Si me lees desde hace tiempo, sabes que una de mis inquietudes de los últimos dos años (más o menos) es la fotografía. Analógica, principalmente. No porque sólo haga fotografía en analógico, sino porque este formato me genera más interés, curiosidad y, en general, me presenta más retos y aprendizaje.
Hago más fotografía en digital (móvil, prácticamente) que analógica, pero desde el primer día me surge un dilema. Un dilema sobre la edición fotográfica. Edito mis fotos. He conseguido una serie de parámetros que, al usarlos, generan una imagen muy atractiva y que se ajusta a mis gustos. Pero lo hago en fotografías digitales (con móvil y cámara) y todo entra en los planes. Al menos en mis planes.
Sin embargo, cuando veo edición de fotografías analógicas, me genera dudas. Me genera una sensación de profanación, como si se le quitara la gracia al asunto.

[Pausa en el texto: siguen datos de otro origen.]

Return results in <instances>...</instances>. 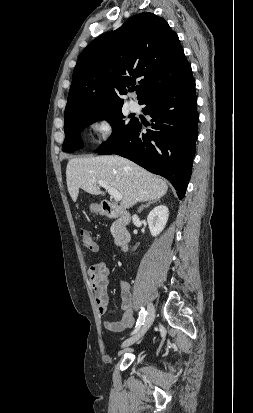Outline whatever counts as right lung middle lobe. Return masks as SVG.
Wrapping results in <instances>:
<instances>
[{
	"mask_svg": "<svg viewBox=\"0 0 253 413\" xmlns=\"http://www.w3.org/2000/svg\"><path fill=\"white\" fill-rule=\"evenodd\" d=\"M122 107L109 108L97 111H88L70 118L64 123L65 140L62 146L64 152H74L83 148L81 131L99 119H107L113 128L111 137L104 142L96 152L115 142L126 132L135 122L130 120L128 124L123 120Z\"/></svg>",
	"mask_w": 253,
	"mask_h": 413,
	"instance_id": "1",
	"label": "right lung middle lobe"
}]
</instances>
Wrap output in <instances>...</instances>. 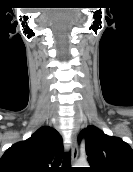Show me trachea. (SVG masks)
Segmentation results:
<instances>
[{"instance_id": "3493384b", "label": "trachea", "mask_w": 133, "mask_h": 172, "mask_svg": "<svg viewBox=\"0 0 133 172\" xmlns=\"http://www.w3.org/2000/svg\"><path fill=\"white\" fill-rule=\"evenodd\" d=\"M64 164L66 166H70L71 165V155H70V153L65 155V157H64Z\"/></svg>"}]
</instances>
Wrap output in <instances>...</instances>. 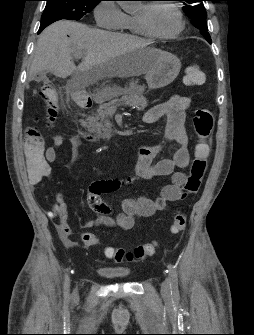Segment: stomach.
I'll return each mask as SVG.
<instances>
[{"mask_svg":"<svg viewBox=\"0 0 254 335\" xmlns=\"http://www.w3.org/2000/svg\"><path fill=\"white\" fill-rule=\"evenodd\" d=\"M146 50L154 58V64L145 76L148 88L159 89L171 84L181 69L179 58L161 49L147 47Z\"/></svg>","mask_w":254,"mask_h":335,"instance_id":"stomach-1","label":"stomach"}]
</instances>
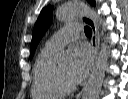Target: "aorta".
Here are the masks:
<instances>
[{"label": "aorta", "instance_id": "aorta-1", "mask_svg": "<svg viewBox=\"0 0 128 99\" xmlns=\"http://www.w3.org/2000/svg\"><path fill=\"white\" fill-rule=\"evenodd\" d=\"M86 11H89L92 15H95L94 10L90 9L85 3L78 0H73L65 3L57 9L56 18L59 21L66 22L80 17ZM96 18L100 20L99 16H96ZM57 60L59 63L70 62L72 60V52L69 50L61 51L58 54ZM107 62L108 44L107 40L104 38V42L101 44V51L97 57L89 80L83 90L82 99H99L107 68Z\"/></svg>", "mask_w": 128, "mask_h": 99}]
</instances>
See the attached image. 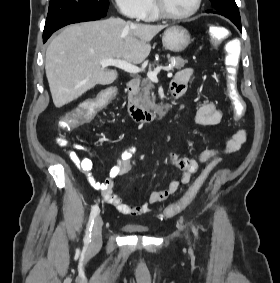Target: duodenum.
<instances>
[{
    "instance_id": "410a0bca",
    "label": "duodenum",
    "mask_w": 280,
    "mask_h": 283,
    "mask_svg": "<svg viewBox=\"0 0 280 283\" xmlns=\"http://www.w3.org/2000/svg\"><path fill=\"white\" fill-rule=\"evenodd\" d=\"M140 85L138 78H132L127 83V109L131 117L138 123H151L160 118V115L154 112L148 111L139 105L137 93ZM171 96L176 98L179 94L174 88V84L171 85Z\"/></svg>"
}]
</instances>
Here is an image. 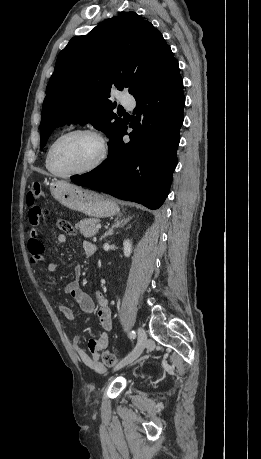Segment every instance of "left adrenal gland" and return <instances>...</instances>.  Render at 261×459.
<instances>
[{"label": "left adrenal gland", "mask_w": 261, "mask_h": 459, "mask_svg": "<svg viewBox=\"0 0 261 459\" xmlns=\"http://www.w3.org/2000/svg\"><path fill=\"white\" fill-rule=\"evenodd\" d=\"M130 219H132V217L122 218V214L117 216L114 219L113 225L111 226V228L107 232H105V234L101 237V240L106 238L107 236L113 235L114 229H117V228H120V227L124 226L127 222L130 221Z\"/></svg>", "instance_id": "1"}]
</instances>
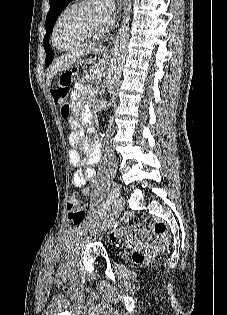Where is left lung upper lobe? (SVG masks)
Here are the masks:
<instances>
[{
    "instance_id": "obj_1",
    "label": "left lung upper lobe",
    "mask_w": 227,
    "mask_h": 315,
    "mask_svg": "<svg viewBox=\"0 0 227 315\" xmlns=\"http://www.w3.org/2000/svg\"><path fill=\"white\" fill-rule=\"evenodd\" d=\"M70 2L71 0H49L50 10L46 16V21H45L46 35L43 40V46L46 51L45 65L47 61L49 60V57H50L49 53L52 52V56H54L53 51L51 50L48 44V41H49L48 39L50 37V34L53 31L55 20Z\"/></svg>"
}]
</instances>
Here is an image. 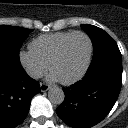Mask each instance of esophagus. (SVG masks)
<instances>
[{"label": "esophagus", "mask_w": 128, "mask_h": 128, "mask_svg": "<svg viewBox=\"0 0 128 128\" xmlns=\"http://www.w3.org/2000/svg\"><path fill=\"white\" fill-rule=\"evenodd\" d=\"M40 89H41L42 92H46L50 89V86L46 83H41L40 84Z\"/></svg>", "instance_id": "esophagus-1"}]
</instances>
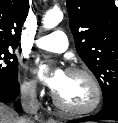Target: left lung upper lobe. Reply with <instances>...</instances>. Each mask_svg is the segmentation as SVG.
<instances>
[{"label":"left lung upper lobe","mask_w":118,"mask_h":123,"mask_svg":"<svg viewBox=\"0 0 118 123\" xmlns=\"http://www.w3.org/2000/svg\"><path fill=\"white\" fill-rule=\"evenodd\" d=\"M78 54L97 78L103 106L118 100V8L114 0H66Z\"/></svg>","instance_id":"5c2ea615"}]
</instances>
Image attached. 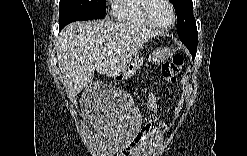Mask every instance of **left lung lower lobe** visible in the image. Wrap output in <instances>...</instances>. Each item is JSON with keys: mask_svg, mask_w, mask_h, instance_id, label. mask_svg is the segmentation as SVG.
Segmentation results:
<instances>
[{"mask_svg": "<svg viewBox=\"0 0 247 156\" xmlns=\"http://www.w3.org/2000/svg\"><path fill=\"white\" fill-rule=\"evenodd\" d=\"M190 53L192 54V58L194 60L195 56H196V50H191L189 49Z\"/></svg>", "mask_w": 247, "mask_h": 156, "instance_id": "obj_1", "label": "left lung lower lobe"}]
</instances>
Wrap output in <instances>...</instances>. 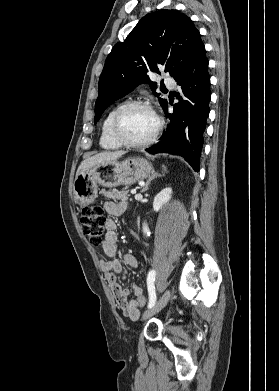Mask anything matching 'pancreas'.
Returning a JSON list of instances; mask_svg holds the SVG:
<instances>
[{
	"mask_svg": "<svg viewBox=\"0 0 279 391\" xmlns=\"http://www.w3.org/2000/svg\"><path fill=\"white\" fill-rule=\"evenodd\" d=\"M100 193L106 198L121 201H127L128 197L130 196L127 191L101 190Z\"/></svg>",
	"mask_w": 279,
	"mask_h": 391,
	"instance_id": "obj_1",
	"label": "pancreas"
}]
</instances>
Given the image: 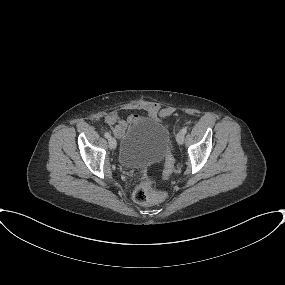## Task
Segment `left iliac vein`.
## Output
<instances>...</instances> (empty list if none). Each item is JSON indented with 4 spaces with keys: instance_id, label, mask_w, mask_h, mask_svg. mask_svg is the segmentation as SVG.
<instances>
[{
    "instance_id": "4c4485c4",
    "label": "left iliac vein",
    "mask_w": 285,
    "mask_h": 285,
    "mask_svg": "<svg viewBox=\"0 0 285 285\" xmlns=\"http://www.w3.org/2000/svg\"><path fill=\"white\" fill-rule=\"evenodd\" d=\"M184 138V133L182 131H180L176 136V140L179 144H183Z\"/></svg>"
}]
</instances>
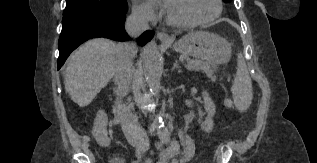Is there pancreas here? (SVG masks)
<instances>
[{
    "label": "pancreas",
    "instance_id": "obj_1",
    "mask_svg": "<svg viewBox=\"0 0 317 163\" xmlns=\"http://www.w3.org/2000/svg\"><path fill=\"white\" fill-rule=\"evenodd\" d=\"M184 60L187 62L188 70L203 71L212 80L216 79V77L213 75L214 71L216 70V66L212 63L201 60H193L188 57H185Z\"/></svg>",
    "mask_w": 317,
    "mask_h": 163
}]
</instances>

Si disparo en carrete es porque pienso y preparo más cada fotografía, porque tiendo a conseguir (o lo intento) un resultado mejor porque no entra en mi cabeza la posterior edición. Con el móvil, por ejemplo, un enorme porcentaje de las veces capto momentos irregulares e imperfectos, pero sabiendo dónde voy a cortar, editar y reajustar, sabiendo qué parámetros voy a recalcular luego. En analógica, no.
Me tomo la fotografía analógica pensando en mis padres, cuando las fotos que hacían eran esas, sin más. Fotografías en las que salían los dedos, en las que salías con los ojos cerrados, en las que podían aparecer quemadas y no verse tanto como se querría. Ahora, la base es la misma, pero editando se pierde esa magia.
Seguramente sea una manía personal (lo es, de hecho), pero si luego voy a editar, directamente, disparo en digital. Con esto no digo que haya editado alguna imagen en analógico tras el escaneo del laboratorio, pero no (creo) debería ser la tónica habitual.
Dicho esto: que cada persona haga lo que le venga en gana.